Roger Federer will finish the year just 140 points shy of Rafael Nadal’s tally at World No 2 if he wins the on-going ATP Finals in London. And he is an overwhelming favourite to do so. But he admits that getting to the top of the charts is not a realistic goal for him at this stage in his career despite a staggering year.
The Swiss player won the Australian Open and Wimbledon this year upon returning from an injury affected second half of 2016. But the 36-year-old, who has spent 302 weeks at World No 1 throughout his career, doesn’t believe the World No 1 crown is worth chasing without straining his body. He has carefully worked his calendar this year to keep his body fresh including by skipping the entire clay court season.
“Look, it’s not a realistic goal in some ways, the world number one. It is interesting. It’s the ultimate achievement in tennis in some ways, it always has been for me. But at this age, it just can’t be because I think I’ll make mistakes if I start chasing it. I’m not sure how much the body allows me to chase goals like this,” he said.
“Maybe if I start thinking about it too often and too much, I think I’m maybe also not playing the way I’m supposed to be playing. Maybe I tense up, maybe I’m nervous, maybe that’s not good for my back. Who knows what it is,” he added further.

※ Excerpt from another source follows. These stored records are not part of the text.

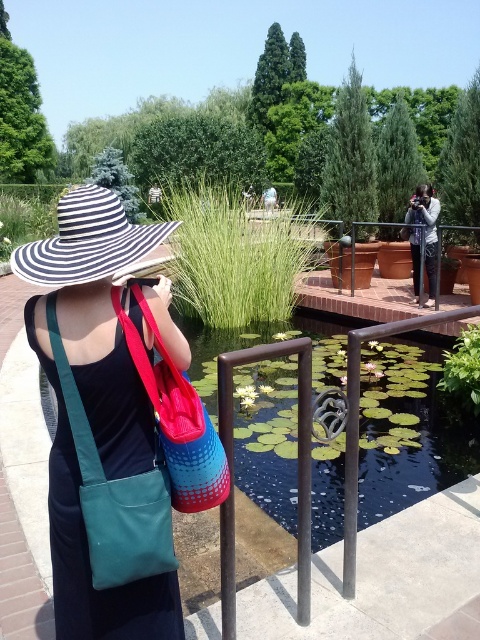 Looking at this image, can you confirm if matte blue bag at center is smaller than matte black camera at center?

Indeed, matte blue bag at center has a smaller size compared to matte black camera at center.

Image resolution: width=480 pixels, height=640 pixels. I want to click on matte blue bag at center, so [x=96, y=406]. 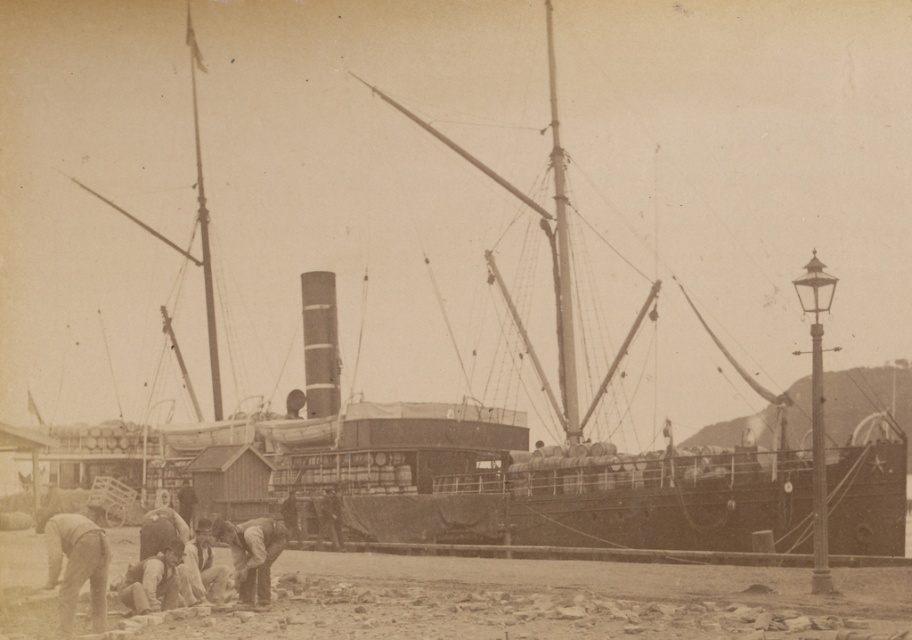 Is smooth wood mast at center wider than smooth wood mast at upper left?

Incorrect, smooth wood mast at center's width does not surpass smooth wood mast at upper left's.

Is point (568, 259) positioned in front of point (197, 129)?

Yes, it is in front of point (197, 129).

At what (x,y) coordinates should I click in order to perform the action: click on smooth wood mast at center. Please return your answer as a coordinate pair (x, y). The height and width of the screenshot is (640, 912). Looking at the image, I should click on coord(561,253).

Who is more forward, (x=570, y=291) or (x=179, y=556)?

Point (x=179, y=556) is in front.

Identify the location of smooth wood mast at center. The width and height of the screenshot is (912, 640). (561, 253).

This screenshot has width=912, height=640. What are the coordinates of `smooth wood mast at center` in the screenshot? It's located at (561, 253).

The image size is (912, 640). What are the coordinates of `smooth beige pants at lower left` in the screenshot? It's located at (76, 564).

Who is more distant from viewer, (79, 579) or (251, 556)?

Positioned behind is point (251, 556).

Which is in front, point (78, 586) or point (264, 577)?

Point (78, 586) is in front.

Locate an element on the screen. This screenshot has width=912, height=640. smooth beige pants at lower left is located at coordinates (76, 564). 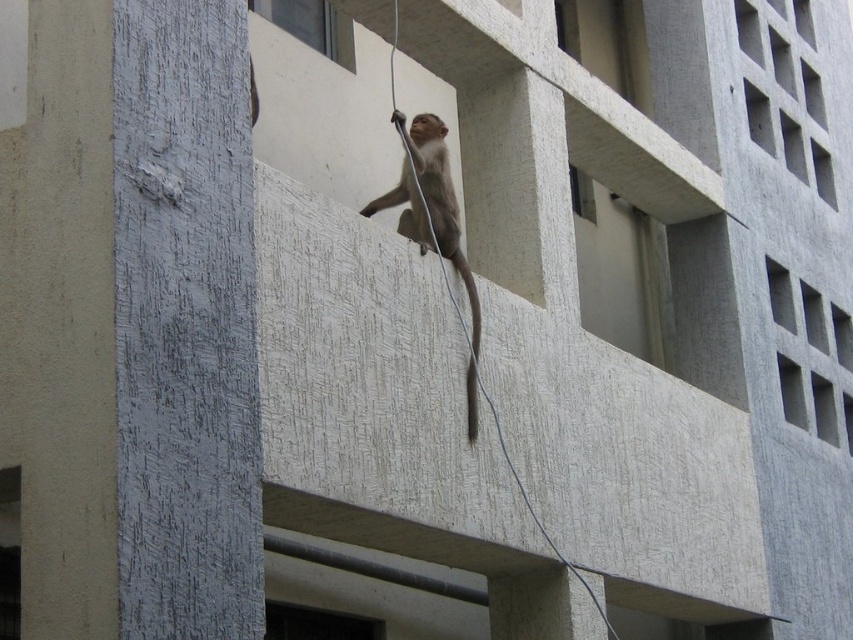 Question: Is fuzzy gray monkey at center thinner than brown fur tail at center?

Choices:
 (A) no
 (B) yes

Answer: (A)

Question: Does fuzzy gray monkey at center have a larger size compared to brown fur tail at center?

Choices:
 (A) no
 (B) yes

Answer: (B)

Question: In this image, where is fuzzy gray monkey at center located relative to brown fur tail at center?

Choices:
 (A) below
 (B) above

Answer: (B)

Question: Which point is farther to the camera?

Choices:
 (A) fuzzy gray monkey at center
 (B) brown fur tail at center

Answer: (A)

Question: Which point appears closest to the camera in this image?

Choices:
 (A) (474, 349)
 (B) (424, 173)

Answer: (A) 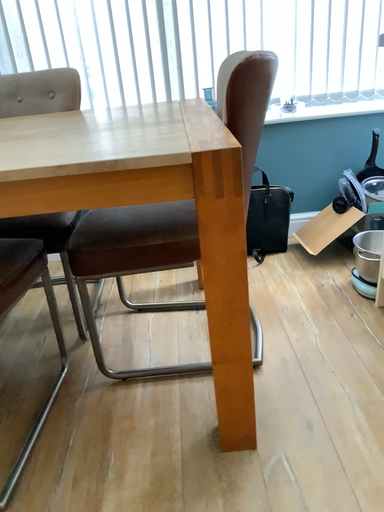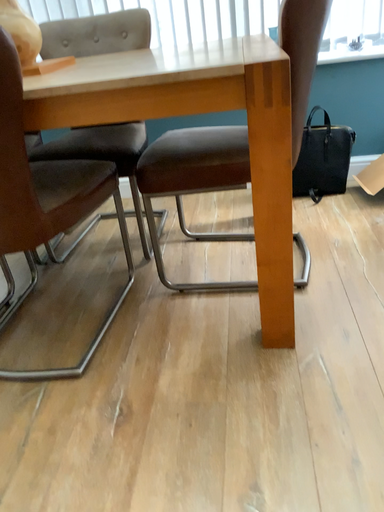 Question: How did the camera likely rotate when shooting the video?

Choices:
 (A) rotated left
 (B) rotated right

Answer: (A) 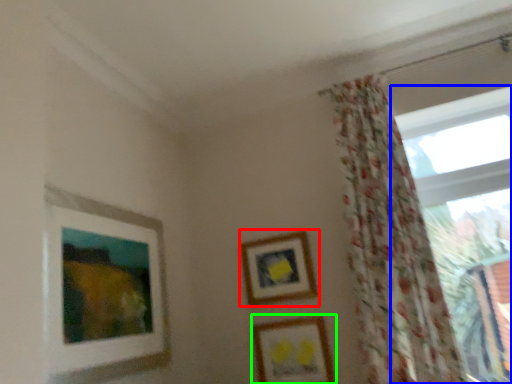 Question: Based on their relative distances, which object is nearer to picture frame (highlighted by a red box)? Choose from window (highlighted by a blue box) and picture frame (highlighted by a green box).

Choices:
 (A) window
 (B) picture frame

Answer: (B)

Federer could have pushed Nadal further in pursuit of the World No 1 ranking had he not pulled out of the Paris Masters. But he maintains that he has no qualms about pulling out. “Regrets? I don’t have any. But maybe losing to Tommy Haas (in Stuttgart) and Evgeny Donskoy (in Dubai) ended up haunting me,” he said. “I had match points in both matches. It’s not like I didn’t try. So I’m just happy I’m playing a great season. I’m so happy that I was able to reach this level of play and still being able to play also at the end of the year. I totally exceeded my expectations. I’m just happy that I’m injury-free and healthy right now and enjoying myself still.”